Let us fix $a=se^{i\psi}\in\Bbb C,\;r>0,\epsilon>0$.
I want to describe the set $$ A:=\left\{z\in\Bbb C\;:\;\left|\frac{\epsilon}z-a\right|<r\right\}\;\;. $$
First I notice that $$ \frac{\epsilon}z=a\;\;\Longleftrightarrow z=\frac{\epsilon}{s}e^{-i\psi}. $$ Call it $z_0$. Now, if we move in $A$, on the line of complex numbers of argument $-\psi$, the most distant elements from $z_0$ are $z_{\pm}:=\left(\frac\epsilon s\pm r\right)e^{-i\psi}$ (which are in $\partial A$ to be precise), so it follows that $$ \lambda e^{-i\psi}\in A,\;\;\lambda\in\left(\frac\epsilon s-r,\frac\epsilon s+r\right). $$ Moreover, for every such $\lambda$, there exists $g(\lambda)>0$ such that $$ \lambda e^{-i\phi}\in A\;\;\Longleftrightarrow \phi\in\left(\psi-g(\lambda),\psi+g(\lambda)\right)=:I_{\lambda}\;. $$ It is clear that:
-$g$ is continuous (and I'd say smooth)
-$g(\lambda)\to0^+$ as $\lambda\to\frac\epsilon s\pm r$
-it reaches its maximum at the midpoint $\lambda_0=\frac\epsilon s$
-it's symmetric with respect to $\lambda_0$
Hence $A$ can be described as follows:
$$ A=\left\{\lambda e^{-i\phi}\;:\;\lambda\in\left(\frac\epsilon s-r,\frac\epsilon s+r\right),\; \phi\in\left(\psi-g(\lambda),\psi+g(\lambda)\right)\right\}\;\;. $$
My suspect is that $g$ increases till $\lambda_0$ and then decreases to $0$ in a way that the surface spanned is exactly a circle, namely $$ A=\left\{\left|z-\frac\epsilon a\right|<r\right\}\;. $$ What can I do to get more information on $g$ to prove/disprove this last equality?
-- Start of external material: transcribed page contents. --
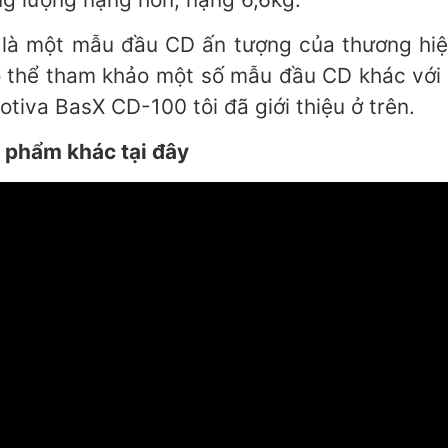
à một mẫu đầu CD ấn tượng của thương hiệ
có thể tham khảo một số mẫu đầu CD khác với
iva BasX CD-100 tôi đã giới thiệu ở trên.
 phẩm khác tại đây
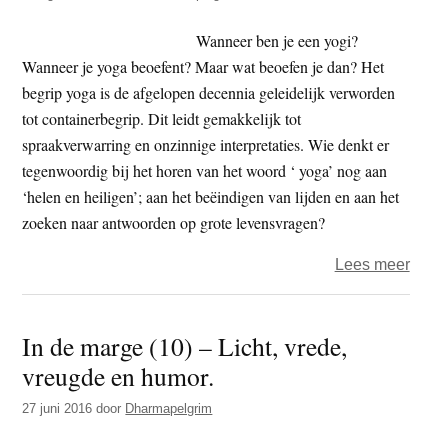
Wanneer ben je een yogi?
Wanneer je yoga beoefent? Maar wat beoefen je dan? Het
begrip yoga is de afgelopen decennia geleidelijk verworden
tot containerbegrip. Dit leidt gemakkelijk tot
spraakverwarring en onzinnige interpretaties. Wie denkt er
tegenwoordig bij het horen van het woord ‘ yoga’ nog aan
‘helen en heiligen’; aan het beëindigen van lijden en aan het
zoeken naar antwoorden op grote levensvragen?
over
Lees meer
Over
yoga,
In de marge (10) – Licht, vrede,
yogi’
vreugde en humor.
en
rishi’
27 juni 2016
door
Dharmapelgrim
$W = \{w \in \mathbb C: |w - a| = r\}$ is the circle of radius $r$ centred at $a$. It is the image of $Z = \{z \in \overline{\mathbb C}: |\epsilon/z - a| = r\}$ under the inversion $f: z \to \epsilon/z$, where $\overline{\mathbb C}$ is the Riemann sphere (the extended complex plane). That being a Möbius transformation, it takes circles and lines into circles and lines. To make sure it is a circle and not a line, we just need to make sure it doesn't contain the point at $\infty$, i.e. that $|a| \ne r$. Now $A = \{z \in \mathbb C: |\epsilon/z - a| < r\}$ is either the inside or the outside of the circle $Z$. To check which it is, we just need to check what happens to $\infty$ under the transformation. What we need for it to be the inside of the circle is that it doesn't contain a deleted neighbourhood of $\infty$, i.e. that $|a| > r$.